Baru saja Adra selesai membasuh wajahnya di kamar mandi. Ponselnya kembali berdering, sebuah panggilan dari sang ayah yang sangat jarang terjadi di jam kerja.
Fiuuhhh. Adra mencoba menenangkan dirinya sendiri.
“Iya, Ayah?”
“Siapa perempuan itu, Nak?”
Fiuhh. Ayah benar-benar tidak mengenal istilah basa basi. Adra tahu kemana arah pertanyaan sang ayah.
“Bukan siapa-siapa. Cuma teman,” jawab Adra sambil menyandarkan kepalanya pada dinding kamar mandi.
“Nikahi dia!”
“Hah?” Adra merasa ada yang salah dengan pendengarannya.
“Ayah sudah menelepon wartawan yang tempo hari memberitahu mengenai lamaranmu itu dan memintanya untuk menarik berita itu, tapi berita ini bukan dari wartawan manapun. Ini dari netizen antah barantah yang membuatnya heboh hanya dalam sekejap. Kamu pikir kamu bisa menutup semua akun itu?”
“Kenapa ayah panik? Itu bukan berita buruk,” ujar Adra.
“Ayah panik karena khawatir dengan keamananmu di luar sana! Akan semakin banyak orang yang penasaran dengan kehidupanmu, maka akan banyak juga orang yang mengikutimu.”
Adra kembali menyandarkan kepalanya pada dinding. “Ayah, aku sudah dewasa. Aku bisa mengatasinya sendiri,” ujarnya lagi.

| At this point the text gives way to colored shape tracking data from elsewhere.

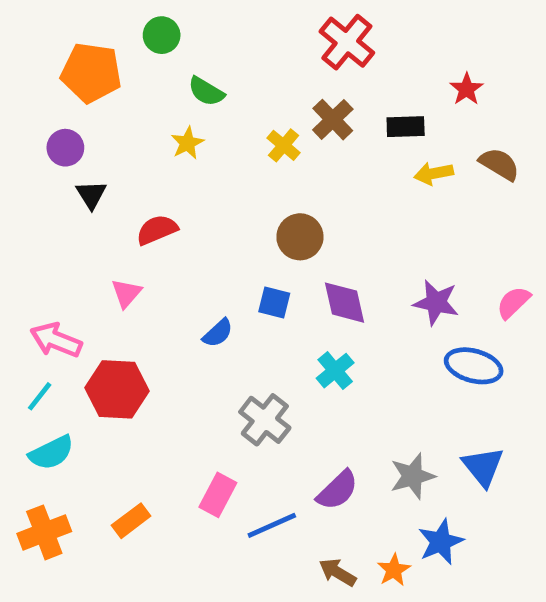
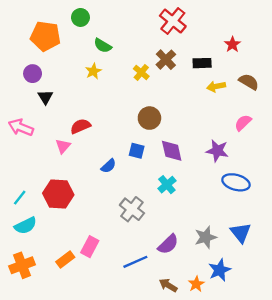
red semicircle: (157, 230) -> (80, 126), moved
pink semicircle: (513, 303) -> (243, 123), moved
pink arrow: (56, 340) -> (21, 127), moved
pink rectangle: (218, 495) -> (90, 247), moved

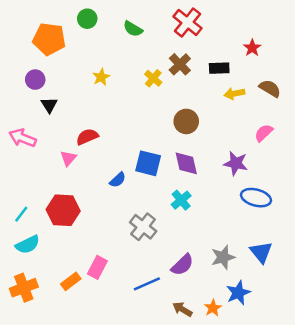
green semicircle: (103, 46) -> (133, 29), moved
brown circle: (149, 118) -> (186, 121), moved
blue square: (137, 151) -> (148, 163), size x1.5

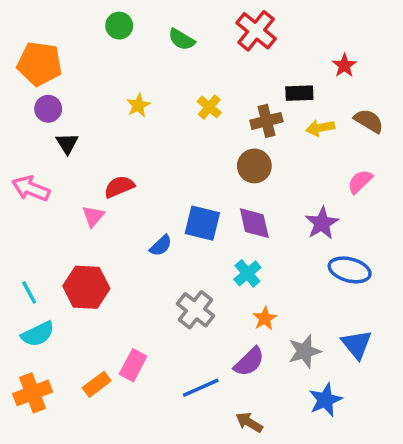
orange pentagon: (49, 39) -> (39, 64), moved
brown cross: (180, 64) -> (266, 121), moved, turned 30
purple star: (236, 163) -> (322, 223), turned 30
cyan line: (21, 214) -> (29, 292), turned -66
orange star: (213, 308) -> (265, 318), moved

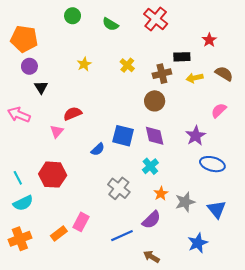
gray star: (305, 351) -> (185, 202), moved

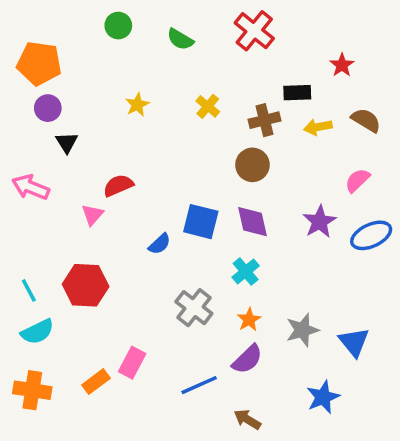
blue ellipse: (212, 164) -> (371, 235), moved, turned -40
orange star: (161, 194) -> (249, 320), moved
orange cross: (20, 239) -> (32, 390), turned 30

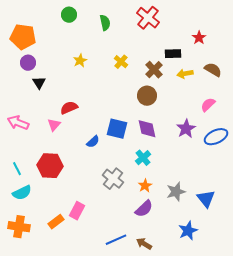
green semicircle: (180, 39) -> (105, 23), turned -133
brown cross: (265, 120) -> (154, 70), turned -30
pink arrow: (31, 187) -> (18, 123), moved
blue line: (199, 385) -> (116, 240), moved

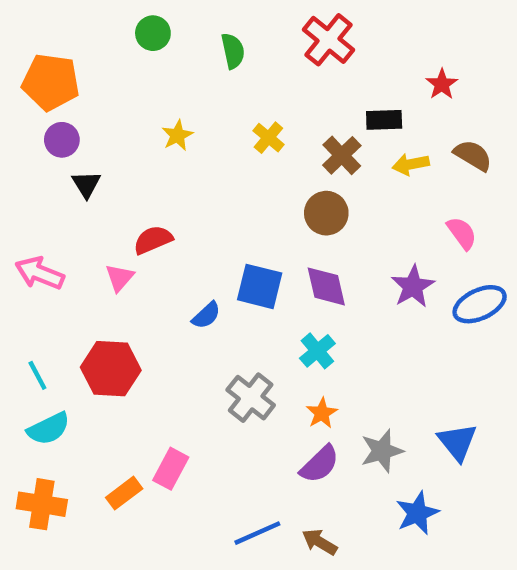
pink semicircle: (208, 105) -> (462, 233), turned 98
gray star: (176, 192) -> (382, 451), moved

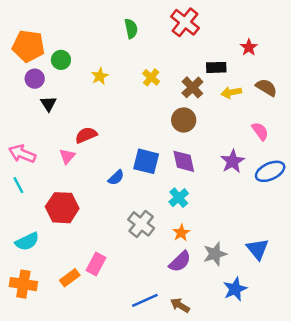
green circle: (153, 33) -> (61, 60), moved
cyan line: (37, 375) -> (18, 185), moved

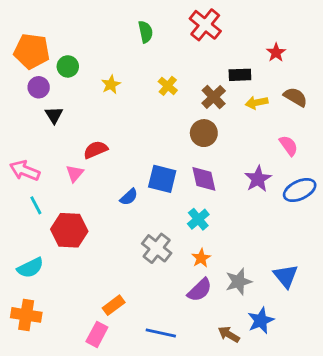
cyan line: (18, 185) -> (36, 205), moved
pink rectangle: (96, 264) -> (97, 334), moved
orange rectangle: (70, 278) -> (114, 305), moved
blue line: (145, 300) -> (161, 333), turned 36
brown arrow: (180, 305) -> (229, 334), moved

“Kalau berita ini sampai ke Deviela, apa kamu enggak malu? Gosip-gosip seperti ini akan mengganggu karirmu, tahu?” suara ayah masih tinggi.
“Kalau aku tiba-tiba menikah, bukannya ini juga akan jadi gosip?”
“Tidak. Selama lamaranmu di restoran itu tidak diketahui siapapun.”
Hening sejenak.
“Ayah, aku masih rapat. Nanti ku telpon lagi setelah aku memikirkan semuanya.”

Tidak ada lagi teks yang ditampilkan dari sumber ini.